Early detection essential to controlling the condition
By Robin James
Eliminating health disparities is hard work, particularly when it comes to tackling the list of disparities directly related to the African American population. Chronic kidney disease (CKD) is linked to that list of health challenges. The Centers for Disease Control (CDC) has designated March as National Kidney Month to raise awareness about the prevention and early detection of kidney disease, which can lead to kidney failure.
The risk of kidney disease is linked directly to higher rates of diabetes and high blood pressure, two of the leading causes of kidney disease. This increase is thought to be closely linked to rising rates of obesity.
We know that obesity is also a major health issue for African Americans, but what may be less well known is that CKD statistics indicate that more than 20,000 U.S. adolescents and teens now have type 2 diabetes, up from almost none 20 years ago, according to the American Diabetes Association. Even worse, unless prevention strategies are adopted, the number of American youth with type 2 diabetes could quadruple by 2050, increasing their risk for chronic kidney disease.
According to the National Institute of Diabetes and Digestive and Kidney Diseases, kidney failure affects the African American population at nearly four times the rate of the general population.

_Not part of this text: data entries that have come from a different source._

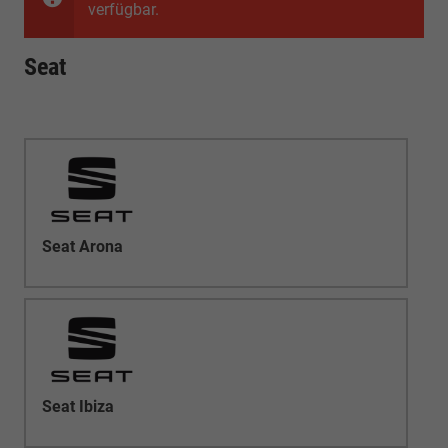
verfügbar.
Seat
Seat Arona
Seat Ibiza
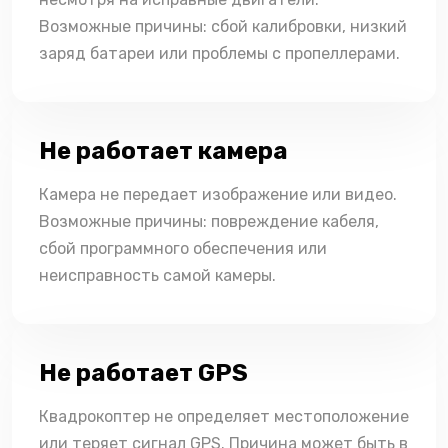
Возможные причины: сбой калибровки, низкий
заряд батареи или проблемы с пропеллерами.
Не работает камера
Камера не передает изображение или видео.
Возможные причины: повреждение кабеля,
сбой программного обеспечения или
неисправность самой камеры.
Не работает GPS
Квадрокоптер не определяет местоположение
или теряет сигнал GPS. Причина может быть в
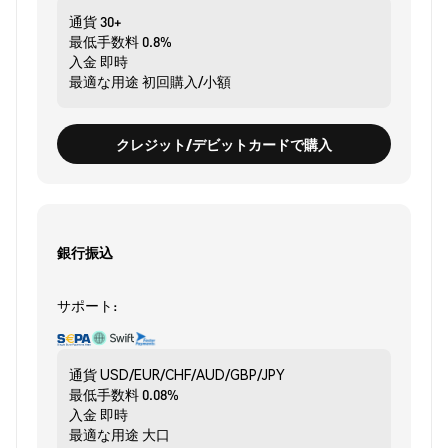
通貨
30+
最低手数料
0.8%
入金
即時
最適な用途
初回購入/小額
クレジット/デビットカードで購入
銀行振込
サポート:
通貨
USD/EUR/CHF/AUD/GBP/JPY
最低手数料
0.08%
入金
即時
最適な用途
大口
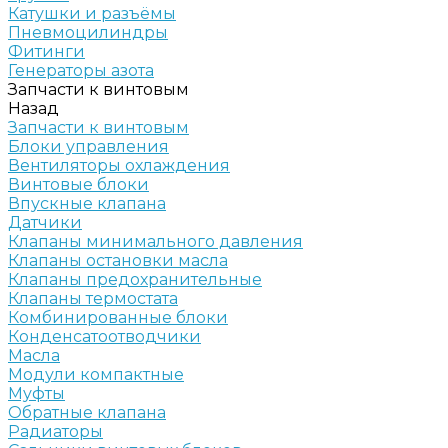
Катушки и разъёмы
Пневмоцилиндры
Фитинги
Генераторы азота
Запчасти к винтовым
Назад
Запчасти к винтовым
Блоки управления
Вентиляторы охлаждения
Винтовые блоки
Впускные клапана
Датчики
Клапаны минимального давления
Клапаны остановки масла
Клапаны предохранительные
Клапаны термостата
Комбинированные блоки
Конденсатоотводчики
Масла
Модули компактные
Муфты
Обратные клапана
Радиаторы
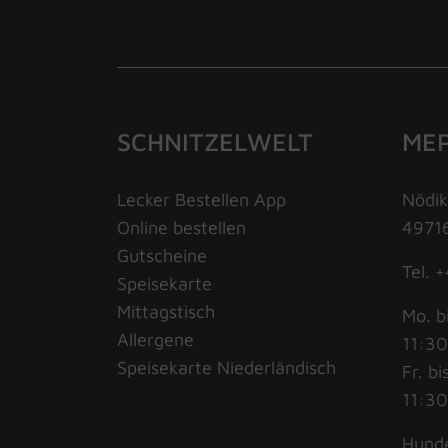
SCHNITZELWELT
ME
Lecker Bestellen App
Nödik
Online bestellen
49716
Gutscheine
Tel. 
Speisekarte
Mittagstisch
Mo. b
Allergene
11:30
Speisekarte Niederländisch
Fr. bi
11:30
Hunde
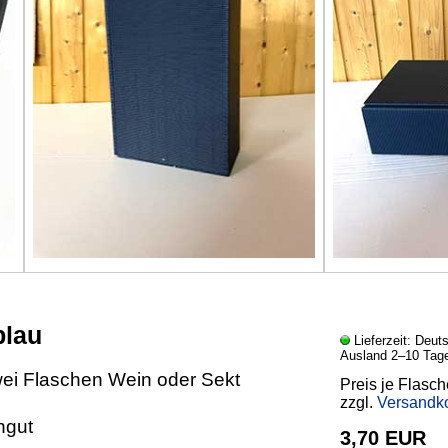
blau
Lieferzeit: Deut
Ausland 2–10 Tag
wei Flaschen Wein oder Sekt
Preis je Flasch
zzgl.
Versandk
ngut
3,70 EUR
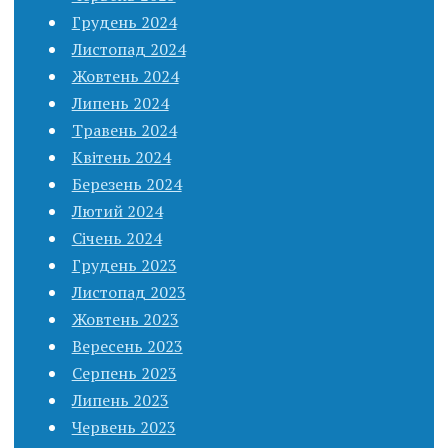
Грудень 2024
Листопад 2024
Жовтень 2024
Липень 2024
Травень 2024
Квітень 2024
Березень 2024
Лютий 2024
Січень 2024
Грудень 2023
Листопад 2023
Жовтень 2023
Вересень 2023
Серпень 2023
Липень 2023
Червень 2023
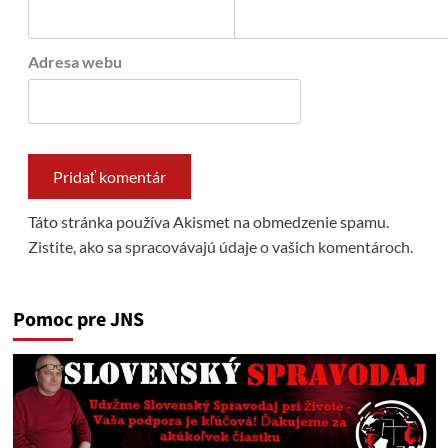
Adresa webu
Táto stránka používa Akismet na obmedzenie spamu.
Zistite, ako sa spracovávajú údaje o vašich komentároch.
Pomoc pre JNS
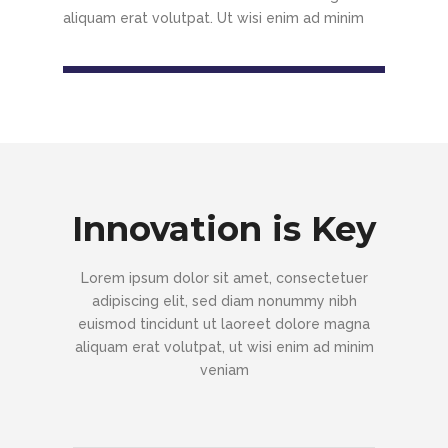
aliquam erat volutpat. Ut wisi enim ad minim
Innovation is Key
Lorem ipsum dolor sit amet, consectetuer
adipiscing elit, sed diam nonummy nibh
euismod tincidunt ut laoreet dolore magna
aliquam erat volutpat, ut wisi enim ad minim
veniam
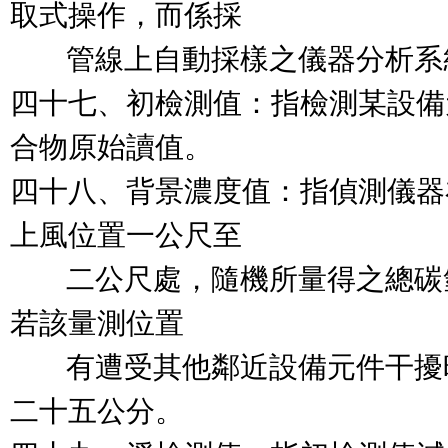
取式操作，而係採

        管線上自動採樣之儀器分析系
四十七、初檢測值：指檢測某設備
合物原始讀值。

四十八、背景濃度值：指偵測儀器
上風位置一公尺至

        二公尺處，隨機所量得
若該量測位置

        有遭受其他鄰近設備元
二十五公分。
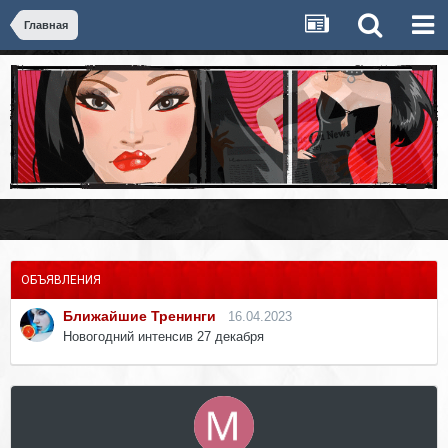
Главная
ОБЪЯВЛЕНИЯ
Ближайшие Тренинги
16.04.2023
Новогодний интенсив 27 декабря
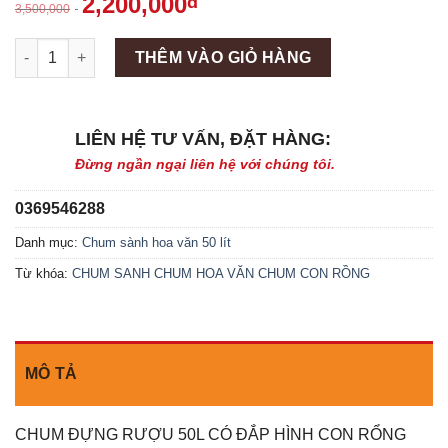
2,200,000
đ
3,500,000
Máy làm đá viên Scotsman NW458AS số lượng
THÊM VÀO GIỎ HÀNG
LIÊN HỆ TƯ VẤN, ĐẶT HÀNG:
Đừng ngần ngại liên hệ với chúng tôi.
0369546288
Danh mục:
Chum sành hoa văn 50 lít
Từ khóa:
CHUM SANH
CHUM HOA VĂN
CHUM CON RỒNG
MÔ TẢ
CHUM ĐỰNG RƯỢU 50L CÓ ĐẮP HÌNH CON RỔNG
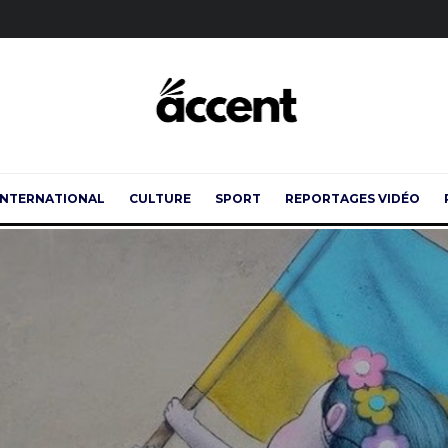
INTERNATIONAL
CULTURE
SPORT
REPORTAGES VIDÉO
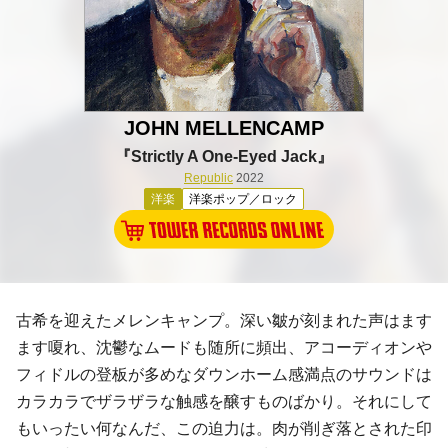
JOHN MELLENCAMP
『Strictly A One-Eyed Jack』
Republic
2022
洋楽
洋楽ポップ／ロック
古希を迎えたメレンキャンプ。深い皺が刻まれた声はます
ます嗄れ、沈鬱なムードも随所に頻出、アコーディオンや
フィドルの登板が多めなダウンホーム感満点のサウンドは
カラカラでザラザラな触感を醸すものばかり。それにして
もいったい何なんだ、この迫力は。肉が削ぎ落とされた印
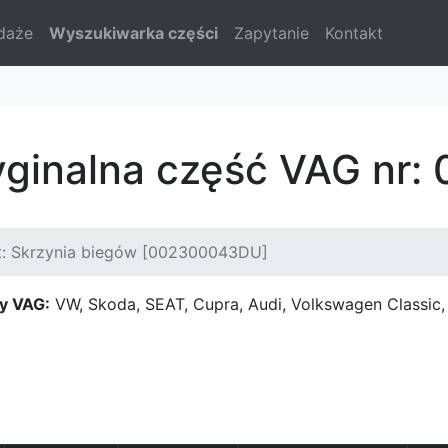
daże
Wyszukiwarka części
Zapytanie
Kontakt
ryginalna część VAG n
t: Skrzynia biegów [002300043DU]
y VAG:
VW, Skoda, SEAT, Cupra, Audi, Volkswagen Classi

There’s a good chance that you may know someone who faces CKD, has had a kidney transplant, or is living on dialysis, which results from the development of kidney failure.
The MSR interviewed Dr. Eric Schneider (ES), a nephrologist (kidney specialist) and medical director for Fresenius Medical Care, about CKD education and awareness.
MSR: We’re interested in learning more about chronic diseases such as chronic kidney disease (CKD) and its effects on the African American population. It’s just one more health disparity to eliminate among this demographic. What do you think is the root cause of chronic kidney disease?
ES: Chronic kidney disease (CKD) can be caused by many things, but the main causes in the U.S. are diabetes and high blood pressure.
MSR: Why is it important to be tested for chronic kidney disease, particularly if you are African American?
ES: An estimated 26 million people in this country — one in nine Americans — have CKD, but most don’t know it because there are usually no symptoms in the early stages of kidney disease.
Chronic kidney disease hits ethnic minorities disproportionately. African Americans are nearly four times more likely than the general population to develop CKD. This is largely because there are higher incidences of diabetes and high blood pressure, the two leading causes of CKD, among African Americans.
MSR: Although there are usually no symptoms during the early stages, what are some strategies for successfully reducing your chances of developing chronic kidney disease?
ES: If you think you may be at risk for CKD, get tested. To find out how, consult your doctor, and ask about free local screenings. By far the best strategy for reducing one’s chances of developing chronic kidney disease is to establish medical care with a primary care provider and get tested for diabetes and high blood pressure.
If you have these conditions, you should be followed closely by a physician/ healthcare provider to optimally control these conditions so they do not lead to kidney damage. If you have a family history of kidney disease, it is important to discuss this with a physician/healthcare provider to determine if you are at risk for developing CKD.
MSR: To achieve reductions in the occurrence of African Americans with chronic kidney disease, what educational outcomes should be expected if we are to properly tackle this growing epidemic?
ES: I want to emphasize the role of early detection of conditions such as diabetes and high blood pressure in both prevention and management of CKD. In my practice as a nephrologist, it’s far too common that I become involved in the care of patients who either are not aware they have high blood pressure or diabetes, or know they have the condition, but do not manage it effectively. One of the most rewarding parts of my job is when I meet someone who has early CKD and we are able to either manage/control the disease or slow the progression.
CKD can be slowed if caught in the early stages. If you think you may be at risk for CKD, get tested. Some people can live with kidney disease under a doctor’s care for a long time before they reach end-stage kidney disease, while others progress more quickly. In either case, it’s important to attend your medical appointments and talk regularly with your healthcare team.
MSR: What assessments, if any can be made in order to identify chronic kidney disease early?
ES: Detection of kidney disease can be as simple as a blood test that checks the function of the kidneys and a urine test that looks for protein leakage, which can be a sign of damage to the kidneys. If you have diabetes, high blood pressure, or a family history of kidney disease, it’s important to talk with your doctor and get tested. The earlier chronic kidney disease is detected, the better the chance of slowing its progression.
MSR: What interventions can be done to inform more African Americans about chronic kidney disease?
ES: I encourage community-based education strategies that highlight the causes of CKD as well as emphasize the increased risk for African Americans of developing CKD due to higher rates of diabetes and hypertension in this population.
MSR: Describe what has been the acceptability of treatment for chronic kidney disease among your African American patients.
ES: Similar to the treatment of all diseases, the acceptability varies from patient to patient. This is true for all patients, not just among African Americans.
Effective education strategies highlighting the importance of early detection of diabetes, high blood pressure and CKD are critical and can motivate people to manage their health and lead healthy lifestyles.